Tuesday, November 16, 2010

Justice denied?

I was disappointed to hear Ken Clarke on the PM programme yesterday evening, happy that Labour hadn't criticised his slashing cuts to legal aid and I wondered why we hadn't. Partly that will be because we were considering similar changes, but there will also be a significant lack of knowledge of the detail - the Guardian's law correspondent was essentially locked in the Ministry of Justice and had to distil 500 pages of text to find the changes. It is also true to say that defending fat cat lawyers is a challenging task at the best of times, more so when we are being forced to swallow cuts that will push families onto the street.

Changes are happening so fast at the moment that the very devil is in all the details - the impact of the welfare changes proposed last week will take some time to work out even for specialists - and we may not grasp the full import until all the adjustments and cuts have been implemented. On the positive side, legal aid has been retained for some of the most difficult cases - asylum issues, judicial review or cases involving forced marriage, domestic violence and children at risk of being taken into care, but that doesn't mean that people won't suffer. And it won't be the rich.

In these difficult times, finding support to argue against cuts in legal aid is difficult - there is an image of a gravy train for the lawyers (well represented in parliament, you will note) and of a 'compensation culture', an image that it suits the coalition government to sustain. However, as the Guardian puts it
There will be 547,000 fewer people each year getting help to resolve legal cases that matter to them and who can't afford their own legal advice. Many of them will be about family matters but they will also involve redundancy, housing, and debt which are all bound to get worse in the public sector squeeze.
A tip - get those union subs paid up. If the worst comes to the worst, all unions can offer workplace advice and many will also throw in some broader legal advice as well. The thing about access to justice is that it is an easy cut to make - right up until the point that you find you need it and you are blocked.

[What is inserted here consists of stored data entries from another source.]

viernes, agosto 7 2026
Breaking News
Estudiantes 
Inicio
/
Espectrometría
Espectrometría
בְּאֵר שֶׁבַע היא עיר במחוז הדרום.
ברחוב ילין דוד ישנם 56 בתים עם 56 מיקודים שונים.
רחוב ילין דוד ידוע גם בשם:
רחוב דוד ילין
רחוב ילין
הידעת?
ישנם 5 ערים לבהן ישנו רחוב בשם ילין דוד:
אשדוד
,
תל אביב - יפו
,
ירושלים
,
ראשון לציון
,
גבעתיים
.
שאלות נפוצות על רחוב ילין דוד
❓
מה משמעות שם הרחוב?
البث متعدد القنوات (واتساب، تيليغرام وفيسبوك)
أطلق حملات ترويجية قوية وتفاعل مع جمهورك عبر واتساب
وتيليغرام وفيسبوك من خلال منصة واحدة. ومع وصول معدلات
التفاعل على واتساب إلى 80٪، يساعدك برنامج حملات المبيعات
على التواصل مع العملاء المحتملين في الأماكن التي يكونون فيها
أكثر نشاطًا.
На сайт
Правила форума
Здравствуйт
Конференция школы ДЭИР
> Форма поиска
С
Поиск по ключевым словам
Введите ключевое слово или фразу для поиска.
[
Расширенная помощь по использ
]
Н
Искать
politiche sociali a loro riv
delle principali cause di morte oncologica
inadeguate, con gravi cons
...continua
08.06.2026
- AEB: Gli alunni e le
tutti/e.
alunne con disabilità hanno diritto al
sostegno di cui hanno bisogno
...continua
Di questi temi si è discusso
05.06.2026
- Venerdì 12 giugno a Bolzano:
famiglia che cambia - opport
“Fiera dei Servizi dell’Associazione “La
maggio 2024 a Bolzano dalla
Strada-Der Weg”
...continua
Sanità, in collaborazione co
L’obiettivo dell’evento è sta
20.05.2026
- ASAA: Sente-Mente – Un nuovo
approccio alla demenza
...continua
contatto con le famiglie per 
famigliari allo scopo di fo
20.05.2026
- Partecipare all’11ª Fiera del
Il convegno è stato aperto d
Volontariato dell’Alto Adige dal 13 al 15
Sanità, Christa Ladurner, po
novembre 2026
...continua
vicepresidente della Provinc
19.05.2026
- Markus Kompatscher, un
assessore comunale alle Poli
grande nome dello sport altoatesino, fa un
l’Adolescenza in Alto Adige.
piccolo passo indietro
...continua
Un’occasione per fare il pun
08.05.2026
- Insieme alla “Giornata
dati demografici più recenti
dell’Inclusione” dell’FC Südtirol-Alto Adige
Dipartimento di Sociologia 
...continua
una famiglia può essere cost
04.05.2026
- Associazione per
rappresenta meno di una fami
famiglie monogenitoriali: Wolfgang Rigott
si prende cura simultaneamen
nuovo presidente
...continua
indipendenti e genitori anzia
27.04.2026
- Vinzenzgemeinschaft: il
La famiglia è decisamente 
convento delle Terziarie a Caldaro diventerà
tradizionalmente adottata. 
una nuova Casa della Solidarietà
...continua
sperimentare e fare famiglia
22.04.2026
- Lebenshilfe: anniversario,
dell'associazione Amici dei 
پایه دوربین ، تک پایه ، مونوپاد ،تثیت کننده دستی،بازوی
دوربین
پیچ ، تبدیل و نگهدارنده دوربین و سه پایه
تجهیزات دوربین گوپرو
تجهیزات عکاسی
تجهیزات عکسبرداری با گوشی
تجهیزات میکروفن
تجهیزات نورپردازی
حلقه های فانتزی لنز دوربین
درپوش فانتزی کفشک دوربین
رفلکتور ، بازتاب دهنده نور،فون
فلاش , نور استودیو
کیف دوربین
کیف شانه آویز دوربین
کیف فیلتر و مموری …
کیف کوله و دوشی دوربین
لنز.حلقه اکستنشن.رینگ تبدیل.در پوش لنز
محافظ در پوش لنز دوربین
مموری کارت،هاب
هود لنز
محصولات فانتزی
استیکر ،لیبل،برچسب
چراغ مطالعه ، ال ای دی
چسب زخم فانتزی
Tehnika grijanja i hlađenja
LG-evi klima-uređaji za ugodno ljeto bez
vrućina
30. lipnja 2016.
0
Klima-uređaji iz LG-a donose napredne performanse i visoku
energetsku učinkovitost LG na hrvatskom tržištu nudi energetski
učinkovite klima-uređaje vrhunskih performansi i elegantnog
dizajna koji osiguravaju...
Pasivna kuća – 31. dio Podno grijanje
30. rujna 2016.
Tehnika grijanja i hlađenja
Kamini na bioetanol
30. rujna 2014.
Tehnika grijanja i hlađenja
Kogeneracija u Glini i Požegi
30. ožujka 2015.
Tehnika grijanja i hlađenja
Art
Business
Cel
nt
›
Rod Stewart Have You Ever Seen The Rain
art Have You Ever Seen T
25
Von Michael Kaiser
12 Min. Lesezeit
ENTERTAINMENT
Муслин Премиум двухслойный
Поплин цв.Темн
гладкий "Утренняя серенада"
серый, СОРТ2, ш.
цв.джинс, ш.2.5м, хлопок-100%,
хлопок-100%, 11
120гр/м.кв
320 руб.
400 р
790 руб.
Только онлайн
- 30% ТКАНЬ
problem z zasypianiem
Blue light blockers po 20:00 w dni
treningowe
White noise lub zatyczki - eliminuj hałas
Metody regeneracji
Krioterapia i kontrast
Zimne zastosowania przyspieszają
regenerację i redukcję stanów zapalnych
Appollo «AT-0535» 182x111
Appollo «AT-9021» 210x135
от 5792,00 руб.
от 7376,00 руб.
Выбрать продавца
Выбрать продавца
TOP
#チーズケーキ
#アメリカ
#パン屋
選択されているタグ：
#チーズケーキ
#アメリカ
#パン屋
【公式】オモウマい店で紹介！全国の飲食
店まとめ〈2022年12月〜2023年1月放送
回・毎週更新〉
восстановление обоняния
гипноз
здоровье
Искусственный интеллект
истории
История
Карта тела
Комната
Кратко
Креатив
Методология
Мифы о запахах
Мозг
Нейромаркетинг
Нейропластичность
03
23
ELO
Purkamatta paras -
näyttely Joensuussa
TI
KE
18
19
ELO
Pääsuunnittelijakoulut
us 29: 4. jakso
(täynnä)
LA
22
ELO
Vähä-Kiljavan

Nicholas Green is the chairman of the Bar Council and he is supportive, given the economic demands afflicting the country, but wants some security for the future and isn't without concerns.

I am sceptical that collectively they will save what the Treasury demands. If this is so, then it highlights the concern that flows from the fact that the cuts are Treasury-driven, not justice-driven. If, for instance, it takes longer to reduce prison costs, then where will the axe land in order to make up the shortfall? And how many further sections of the population will be denied access to the courts? My real concern is that at the end of four years the justice system will be in real crisis.

The new thresholds for legal aid will mean that many who must be described as poor will be denied legal assistance when they come into contact with the courts at crisis points in their lives about decisions going to the heart of their personal lives and those of their families. Legal aid will no longer be available for certain categories of cases involving education, immigration, employment, debt, and housing, all of which can involve very vulnerable people.

Justice delayed may be justice denied, but justice denied is no justice at all.